TASK OBJECTIVE:
Only lines with the word "pentru" are needed; collect each of them from the listing below.

+ + + + +

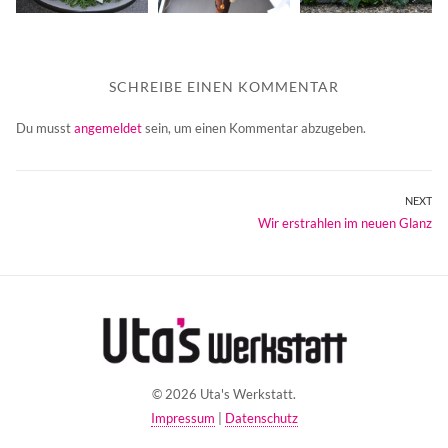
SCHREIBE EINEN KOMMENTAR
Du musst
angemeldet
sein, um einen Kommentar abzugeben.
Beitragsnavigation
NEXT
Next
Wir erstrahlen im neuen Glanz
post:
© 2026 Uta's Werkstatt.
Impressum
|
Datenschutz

+ + + + +

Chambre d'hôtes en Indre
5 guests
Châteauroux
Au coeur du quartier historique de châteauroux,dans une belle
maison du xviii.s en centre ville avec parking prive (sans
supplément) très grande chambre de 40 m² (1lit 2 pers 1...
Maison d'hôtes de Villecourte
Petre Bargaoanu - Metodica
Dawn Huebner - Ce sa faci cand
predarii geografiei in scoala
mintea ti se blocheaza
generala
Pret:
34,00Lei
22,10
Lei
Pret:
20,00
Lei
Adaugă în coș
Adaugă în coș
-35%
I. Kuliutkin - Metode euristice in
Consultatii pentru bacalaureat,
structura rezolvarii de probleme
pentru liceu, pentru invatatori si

+ + + + +

SOLUTION TO THIS EXERCISE:
Consultatii pentru bacalaureat,
pentru liceu, pentru invatatori si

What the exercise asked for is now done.